Love is not enough to build a happy marriage
By Rita A. Widiadana
JAKARTA (JP): People often say that quarrels and arguments are the spices of any marriage. But when they occur in an inter- racial marriage, they are likely to explode into a marital disaster, according to experts.
Adriana Ginandjar, a marriage and family therapist at the University of Indonesia's Applied Psychology Institution, believes that every married couple will undoubtedly face problems, ranging from sex and money to children and communication. And in interracial marriages, there are more sensitive issues such as different cultural backgrounds and a wider communication gap that also have to be taken into consideration, said Adriana, also the marriage consultant for a local family magazine.
Men and women who enter such a marital relationship must have a corresponding perception toward their union.
"Many people make a rushed decision to tie the knot with foreigners just because they are so in love," Adriana said.
But she added that love is not enough of a foundation on which to build a happy and fulfilling marriage, especially when those involved come from different cultures.
Fred P. Piercy, a visiting professor of psychology at the University of Atmajaya, Jakarta, shares the same opinion.
According to Piercy, who with his colleague Norman M. Lobsenz wrote a book on solving marital problems Stop Marital Fights Before They Start, a person tends to idealize the image of the one she or he loves and tends to gloss over differences, or even deny them in the hope that the other person will change after marriage (which seldom, if ever, happens). Moreover, a person in love makes every effort to please the other. As a result, he or she sometimes pretends to agree with the ideas and attitudes of the loved one, he said.
Adriana added that extra time is needed by a mixed couple to learn each other's culture and habits and to weigh up all the possible consequences, including the legal issues, of getting married.
"A lot of Indonesian women wed foreigners but they do not understand the legal procedure. When their marriage collapses, these women suffer the most because they have a weak bargaining position," she said.
Marrying a foreigner is becoming increasingly common in this modern era.

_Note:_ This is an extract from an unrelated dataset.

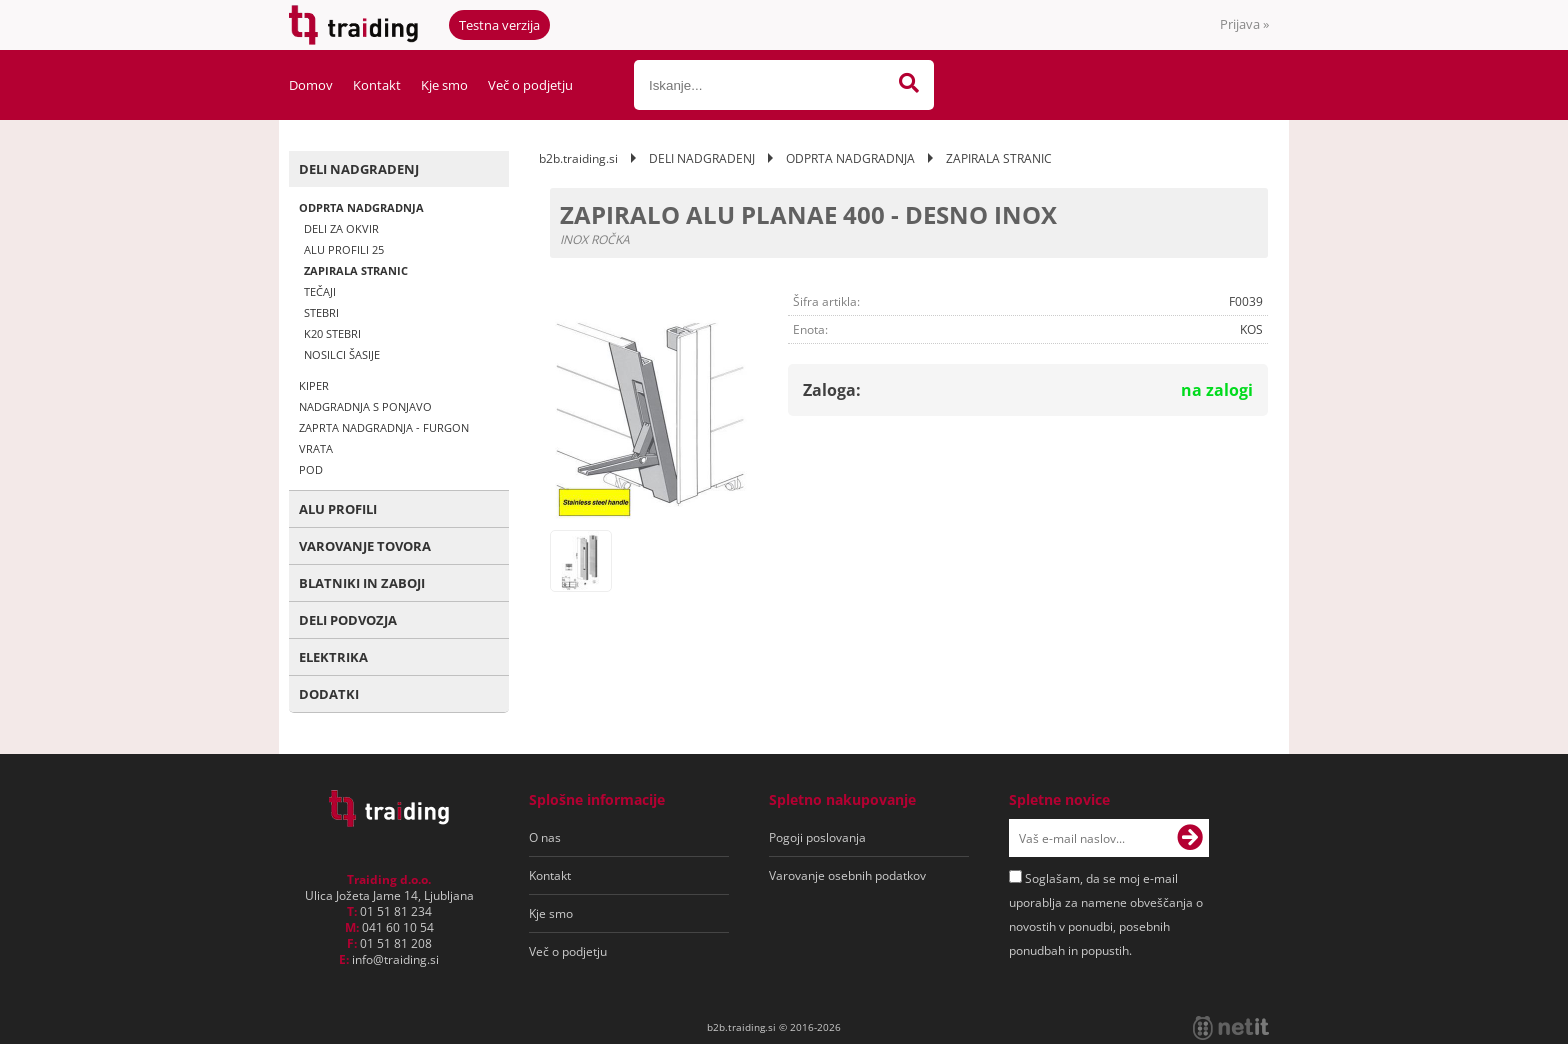  I want to click on TEČAJI, so click(320, 291).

Today, more and more young couples increasingly wed across social, religious, economic and cultural boundaries. This results in a growing number of couples whose differences stem from and are intensified by their dissimilar backgrounds.
Piercy said sources of differences between partners are rooted in the backgrounds each brings to the marriage. What a person learns from their parents, teachers, friends -- from the environment she or he grew up in and experiences -- all become a part of the way she/he thinks and behaves.
"In an inter-racial marriage, each partner should work harder to achieve their mutual dreams and expectations," Adriana said.
For instance, an Indonesian woman should actively support her foreign husband in adjusting to her circle of friends and family. On the other hand, the foreign husband should also act accordingly when he introduces his Indonesian wife to his own community.
She said she has many mixed-marriage clients who had failed to compromise and to bridge their differences because they lacked this understanding.
"When they are stuck with their mounting problems, they should seek professional help," said Adriana.
For troubled mixed-marriage couples, one of the institutions that may help them solve their marital problems is the International Community Activity Center on Jl. Kemang Raya 32, South Jakarta.
The center, established in l975, provides various activities for expatriate families living in Jakarta.
Irene Walton, the director of marriage and family counseling at the center, said that she and her staff deal with mixed- marriage couples whose relationships have become rocky. The center is also working with related Indonesian agencies dealing with marital problems.
"They are just like any other couple. Lack of communication skills is the most common problem," Walton said.
Some couples are lucky enough to be on the same wavelength from the start. Others must work to learn a partner's language and its meanings. Some never manage to acquire that skill, she said.
Walton suggested these couples to set up clear agreements before or right from the start of their marriage. These should include how to raise children, who owns what and attitudes to religion so that they can walk along the same path of life.
"Mutual respect and affection is much more important in bridging all the differences. They have to accept and appreciate their dissimilarities to enrich their marital relationship," she said.